Ты не мог не заметить, как противна мне ложь любого масштаба. Но ты осмелился на ложь, выращенную до размеров предательства. На что ты рассчитывал? Ах, да! Ты рассчитывал на брак по любви. Я и забыла. У тебя слова отдельно, дела отдельно, а сам ты мечешься и не поймёшь, то ли ты с фразами, то ли с поступками…

А твоя просто блистательная кулацкая жадность! Это же патология! Котяра, ты жлоб. Самый заурядный скряга. Между жадностью, скупердяйством, скряжничеством, стяжательством с одной стороны и хозяйственностью, домовитостью, экономностью и бережливостью с другой разница примерно такая же, как между мною и Домовёнком. То есть пропасть. Хотя на вид мы обе женщины.

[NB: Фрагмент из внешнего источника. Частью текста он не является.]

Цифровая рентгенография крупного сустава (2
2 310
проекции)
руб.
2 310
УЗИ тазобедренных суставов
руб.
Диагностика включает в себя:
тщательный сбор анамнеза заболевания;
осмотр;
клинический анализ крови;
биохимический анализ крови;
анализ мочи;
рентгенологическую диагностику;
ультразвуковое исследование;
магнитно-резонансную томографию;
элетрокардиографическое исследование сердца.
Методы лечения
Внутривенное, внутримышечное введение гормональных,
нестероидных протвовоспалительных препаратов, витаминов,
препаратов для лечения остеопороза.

Может, куркули и способны сколачивать миллиардные состояния, поражающие разум, но личности с психологией спекулянтов-лавочников не в состоянии впечатлять сердца.

Тогда в чём же секрет твоей притягательности?

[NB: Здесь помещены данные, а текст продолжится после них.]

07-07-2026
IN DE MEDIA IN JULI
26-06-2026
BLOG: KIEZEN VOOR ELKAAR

Ты всегда был очень обаятельным. Тогда, в юности, в те месяцы, что мы виделись, я чувствовала, как твоё обаяние сосредоточивается на мне. Я и сейчас это почувствовала. Это и ещё что-то. Я смотрела на тебя и думала, как легко тебе удаётся нравиться, и как много у тебя мужского шарма, гораздо больше, чем ты выказывал мне. Я видела, как ты расплёскивал обаяние на всех и вся, без разбору и без настоящей взаимности. Ты был щедр. Вот в тот момент ты действительно был щедр. Щедрый скряга. Парадокс.

Я уже давно взрослая, насмотревшаяся на разное женщина, но до сих пор поражаюсь мысли: как плохие люди могут говорить хорошие слова? А много хороших слов? А очень много часов говорить очень много хороших правильных слов? Это либо особое искусство, либо особый цинизм. Скорее, и то и другое.

А мне тебя всё жальче и жальче. Ты не способен ни на какой поступок со знаком плюс. Завраться, предать, подставить, бросить – в этом весь ты. И щедрости в тебе душевной нет ни грамма. Жуткая смесь: обаяние и отсутствие щедрости. Из этого негодяи делаются… А мне казалось, что великое тебе по плечу, а это просто искажение перспективы – не то померещилось на расстоянии. Бывает. Извините, молодой человек, обозналась.

Сам Денис считал себя почти идеальным мужчиной:

− А у меня только один недостаток: я не умею танцевать.

− Ух ты! Всего один? − Самоуверенно, однако, подумалось тогда Алевтине. − У меня недостатков больше.

− Нет. Я имею в виду, что от крупных я избавился, а мелкие…

Научился скрывать. Так просто. Блаженны верующие в один свой «крупный» недостаток – неумение танцевать.

Пляж снова вклинился в середину размышлений ‒ Алевтина закрыла тетрадь. Здесь всё, как и вчера: вода, зной, поджаренная публика, креветки, кукуруза, брызги от детей. Не спеша, будто позируя кому-то, она разложила вещи, пряча нужное от солнца, и пошла купаться.

Выходя из воды, боковым зрением заметила что-то необычное. Повернула голову, чтобы рассмотреть. Параллельно с ней, почти шаг в шаг, двигалась девушка в белом полукупальнике. То есть только в белых стрингах. Наверное, она загорала и верх забыла надеть – тот валялся на подстилке.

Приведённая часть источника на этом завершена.